Global head of mining at the World Bank and the International Finance Corporation (IFC) Tom Butler will talk about investment activities in the mining sector. He will focus mainly on the exploration and development of mining and how partnerships are the way forward.

Eleni Gabre-Madhin, co-founder and chief executive of Eleni LLC, will tackle the promise of Africa as an emerging global investment destination and what it will take to capture this potential in terms of perceptions, public sector, people, and policies.

Sipho Nkosi, CEO of Exxaro Resources, will hold a panel discussion with the CEOs who have invested the most in the mining sectors success and about the future of South African mining.

Top mining CEOs and visionaries will give their thoughts on why South African mining still represents some of the best opportunities in the sector.

Mining Indaba: People, profits and politics

mining

While most people remain optimistic about the mining industry in Africa, the real agenda for mining and development in Africa includes people, profits, and politics.

These are some of the more difficult problems mining-based companies in Africa are facing and have been recognised by Keith Slack who is the Global Program Manager of Oxfam America’s Extractive Industries team. Slack will also be attending the conference this year.

This conference poses an abundance of opportunity to network with some of the top professionals of the industry as well as space for deal-making. While there will be much socialising and bottomless champagne-drinking, an in-depth discussion on the tougher issues which face mining companies in Africa needs to happen.

The key issues African mining is facing at the moment can be categorised into four sections, according to Slack.

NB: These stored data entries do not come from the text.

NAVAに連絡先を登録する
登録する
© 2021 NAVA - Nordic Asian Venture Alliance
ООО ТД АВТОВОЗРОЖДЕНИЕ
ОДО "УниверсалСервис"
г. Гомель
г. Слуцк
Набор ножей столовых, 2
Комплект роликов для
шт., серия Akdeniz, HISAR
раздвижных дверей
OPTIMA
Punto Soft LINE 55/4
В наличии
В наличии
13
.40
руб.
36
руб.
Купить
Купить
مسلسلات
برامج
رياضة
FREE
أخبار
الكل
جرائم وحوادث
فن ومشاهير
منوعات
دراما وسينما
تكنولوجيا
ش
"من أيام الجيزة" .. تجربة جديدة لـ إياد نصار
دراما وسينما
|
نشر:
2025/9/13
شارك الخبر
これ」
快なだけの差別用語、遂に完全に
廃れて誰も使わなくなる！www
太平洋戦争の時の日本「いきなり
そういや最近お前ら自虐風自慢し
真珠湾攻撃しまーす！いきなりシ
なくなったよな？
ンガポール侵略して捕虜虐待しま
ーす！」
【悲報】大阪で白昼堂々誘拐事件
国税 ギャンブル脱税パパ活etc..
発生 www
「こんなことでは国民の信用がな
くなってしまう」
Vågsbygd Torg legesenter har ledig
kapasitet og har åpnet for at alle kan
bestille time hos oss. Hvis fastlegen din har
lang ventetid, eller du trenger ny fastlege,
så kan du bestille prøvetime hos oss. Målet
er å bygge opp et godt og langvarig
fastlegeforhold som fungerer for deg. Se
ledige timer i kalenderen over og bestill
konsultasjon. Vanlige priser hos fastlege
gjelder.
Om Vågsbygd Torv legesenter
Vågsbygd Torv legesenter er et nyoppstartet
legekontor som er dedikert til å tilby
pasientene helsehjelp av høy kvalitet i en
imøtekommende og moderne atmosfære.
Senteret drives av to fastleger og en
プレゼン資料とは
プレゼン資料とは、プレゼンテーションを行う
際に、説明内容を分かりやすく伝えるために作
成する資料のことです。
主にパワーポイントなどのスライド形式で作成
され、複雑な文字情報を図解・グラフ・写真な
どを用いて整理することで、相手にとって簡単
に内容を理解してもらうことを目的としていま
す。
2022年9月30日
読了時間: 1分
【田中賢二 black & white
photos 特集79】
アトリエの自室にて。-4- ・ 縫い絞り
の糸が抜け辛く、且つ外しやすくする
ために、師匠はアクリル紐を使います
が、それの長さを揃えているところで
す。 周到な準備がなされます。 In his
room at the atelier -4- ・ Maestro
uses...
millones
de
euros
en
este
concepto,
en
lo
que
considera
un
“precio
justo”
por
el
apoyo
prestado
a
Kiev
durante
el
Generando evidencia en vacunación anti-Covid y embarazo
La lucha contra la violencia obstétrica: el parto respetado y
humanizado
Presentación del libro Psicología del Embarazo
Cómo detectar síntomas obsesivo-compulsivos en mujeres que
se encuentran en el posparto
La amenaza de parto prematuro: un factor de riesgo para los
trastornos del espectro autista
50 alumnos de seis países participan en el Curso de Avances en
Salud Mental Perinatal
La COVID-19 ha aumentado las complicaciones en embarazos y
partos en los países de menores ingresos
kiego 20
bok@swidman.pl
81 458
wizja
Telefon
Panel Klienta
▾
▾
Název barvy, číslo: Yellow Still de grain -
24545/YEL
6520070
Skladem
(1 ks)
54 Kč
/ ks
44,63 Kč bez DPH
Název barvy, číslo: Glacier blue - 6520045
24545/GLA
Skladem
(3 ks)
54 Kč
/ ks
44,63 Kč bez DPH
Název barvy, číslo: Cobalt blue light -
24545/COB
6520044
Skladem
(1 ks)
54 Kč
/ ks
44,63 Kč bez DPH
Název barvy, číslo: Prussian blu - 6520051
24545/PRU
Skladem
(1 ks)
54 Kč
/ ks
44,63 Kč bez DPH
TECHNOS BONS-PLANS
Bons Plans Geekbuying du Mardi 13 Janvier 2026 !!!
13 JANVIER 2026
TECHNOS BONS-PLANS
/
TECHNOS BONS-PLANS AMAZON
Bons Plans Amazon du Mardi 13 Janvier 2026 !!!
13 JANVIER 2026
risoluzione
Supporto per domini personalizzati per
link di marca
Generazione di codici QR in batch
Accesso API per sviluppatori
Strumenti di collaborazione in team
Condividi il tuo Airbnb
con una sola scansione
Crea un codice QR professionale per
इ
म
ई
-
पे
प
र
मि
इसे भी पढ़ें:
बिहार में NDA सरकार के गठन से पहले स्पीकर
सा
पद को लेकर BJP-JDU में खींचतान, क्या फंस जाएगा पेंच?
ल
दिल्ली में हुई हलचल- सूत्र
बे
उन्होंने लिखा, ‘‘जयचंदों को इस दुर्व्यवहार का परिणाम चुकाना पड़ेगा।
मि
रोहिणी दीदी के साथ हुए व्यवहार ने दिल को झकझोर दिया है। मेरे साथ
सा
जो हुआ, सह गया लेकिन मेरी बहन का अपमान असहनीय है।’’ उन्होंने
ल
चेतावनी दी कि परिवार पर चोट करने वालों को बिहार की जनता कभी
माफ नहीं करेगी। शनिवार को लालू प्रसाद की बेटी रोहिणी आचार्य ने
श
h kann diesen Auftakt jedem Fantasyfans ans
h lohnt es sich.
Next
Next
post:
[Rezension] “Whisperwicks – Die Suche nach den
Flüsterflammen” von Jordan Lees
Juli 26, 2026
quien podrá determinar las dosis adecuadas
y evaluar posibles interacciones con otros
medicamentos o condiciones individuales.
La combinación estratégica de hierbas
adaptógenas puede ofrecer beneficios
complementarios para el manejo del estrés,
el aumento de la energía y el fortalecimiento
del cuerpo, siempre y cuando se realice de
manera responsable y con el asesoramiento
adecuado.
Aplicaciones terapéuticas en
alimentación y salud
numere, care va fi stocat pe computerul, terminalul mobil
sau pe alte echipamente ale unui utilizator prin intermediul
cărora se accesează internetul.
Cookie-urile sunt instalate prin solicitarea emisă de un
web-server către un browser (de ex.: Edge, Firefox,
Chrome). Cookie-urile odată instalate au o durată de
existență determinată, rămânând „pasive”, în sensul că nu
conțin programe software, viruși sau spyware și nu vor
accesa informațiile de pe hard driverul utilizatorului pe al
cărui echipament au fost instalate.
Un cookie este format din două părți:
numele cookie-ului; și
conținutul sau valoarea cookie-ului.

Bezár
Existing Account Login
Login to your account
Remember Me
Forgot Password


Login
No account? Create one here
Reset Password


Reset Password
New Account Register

Firstly, African countries need to find ways to capture more added-value from the raw minerals they produce and try to use their mineral resources to develop their nations.

“Adding value or “beneficiation” is critical to helping economies grow and move up the economic ladder” says Slack.

The continent cannot afford to rely heavily on the exportation of raw materials solely for their development as this may hinder the economic growth of the continent. There needs to be more value added in the African mining industry which is important for economic building and growth and will help with the problem of unemployment in Africa. By creating opportunities through the mining sector could lead to job creation.

The Politics of Poverty blog site identifies that the African mining industry needs to ensure that there is more retention of profits and minerals for themselves.

A cluster of bad deals and sky-high transfer pricing leads to the poorer African countries being robbed of billions of dollars every year and a loss for the mining sector.

Peter Leon, the Head of the Mining Sector Group at Webber Wenzel says there has been a recession since 2013 in African mining because demands for commodity from the major commodity importers, like China and India, has abated and commodity prices are either stagnant declining or flat.

“The mining industry around the world is in difficult territory and there is a huge pressure on mining companies to cut costs,” says Leon.

Along with this is the problem of resource revenue management and the politics around this issue, according to Slack.

Slack says all transactions with mining companies need to be disclosed to government and there should be a strict compliance with global anti-corruption regulations.

These are some of the tougher and more serious issues that the Mining Indaba Conference of 2014 needs to address in order to push African mining out of the “resource curse”.

Leon says, “In South Africa, if we don’t get our act together mining companies will simply retrench more and the mining industry will decline.”

The mission of the conference is to attract investment in African Mining. Its foundation is based on capitalisation and development of mining interests in Africa. It creates a unique opportunity for international professionals to connect with African mining.

Global mining professionals will gather this year at the Cape Town International Convention Centre for the annual Mining Indaba Conference, which is the largest annual global mining industry conference.

The conference will run from the third till the 6th of February 2014.